Your child is learning to think critically when listening to a story. Your child needs to know that people bring different experiences, thoughts and ideas to a story, and this can change how we understand it. They are learning to look at a story and think about the author and illustrator’s message.

It is important your child engages with a range of texts, including imaginative, persuasive and informative. These lessons will help your child to use new vocabulary and the concept of narrative. The structure of a story includes a beginning, complication and an end and students in Early Stage 1 are learning to recognise this.

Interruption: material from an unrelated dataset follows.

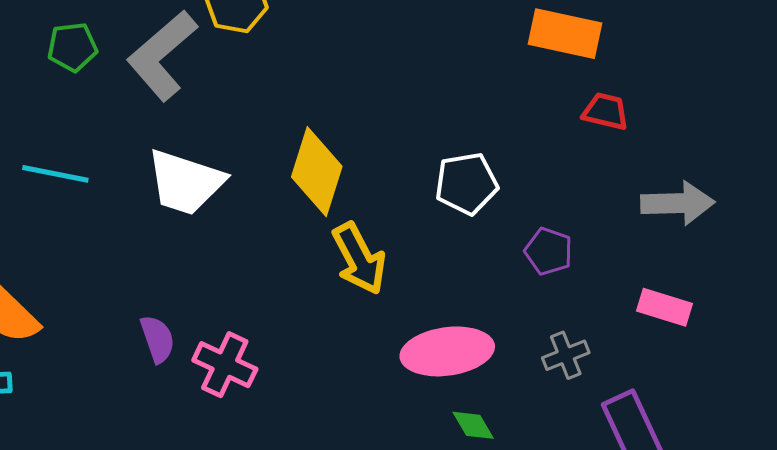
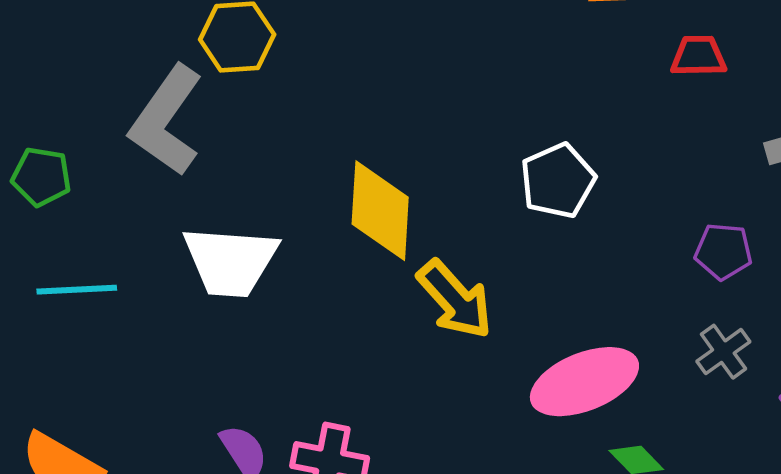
green pentagon: (72, 47) -> (41, 177), moved, turned 30
purple pentagon: (549, 251) -> (723, 251), moved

What your child can do next

Your child will need to watch and listen to each video carefully, just like they do when the teacher at school is sharing a story with them. During the video, you may like to pause as children are asked to respond to prompts and questions. Encourage your child to do this aloud so you can hear what they are thinking and check for understanding. Discussion encourages understanding of the story and provides an opportunity to ask and answer questions.

Day 1 – watch Belinda - listening

Day 2 - watch Belinda - think aloud

These video lessons can be completed separately, or they can be completed as part of the suggested weekly sequence.

At the end of each video, talk about aspects of the story discussed in the lesson. Ask questions that will extend your child beyond the basic, obvious facts. For example ‘What colour is Bessie’s dress?’ does not promote deep thinking. A thoughtful question or prompt opens the way to explore rich vocabulary, ideas and feelings. Examples include:

  • I wonder why Bessie went to visit her daughter in the city? I wonder what Bessie’s visit involved? Did they go out for the day?
  • What other jobs are there to do on a farm?
  • Describe Old Tom’s personality. What clues lead you to think this?

Options for your child

Activity too hard?

Listen to the story together and talk about the problem, the problem in a story is often easier to identify than other elements.

Activity too easy?

After the reading, discuss the structure of a story and ask your child to retell a familiar story, identifying the beginning, the end and the problem or complication.

Your child could write a letter from Old Tom to Bessie, telling her what he has been doing on the farm.

Alternatively, your child could write a letter as Bessie to Old Tom, describing her visit to the city. Does she like the city? What does she and her daughter do?

Extension/Additional activity

  • Your child might like to write a story, play, poem or draw a picture that describes Old Tom’s farming activities (gardening, collecting chicken eggs, mucking out stables, watering and feeding various animals etc) while Bessie is away visiting her daughter.
  • Discuss Bessie’s possible activities while she is in the city visiting her daughter. They may for instance, visit other relatives and friends, shop, visit a gallery, eat out, cook together etc.
  • Read other books throughout the week with your child and compare the structure of each book to ‘Belinda’. Are there similarities and differences between them?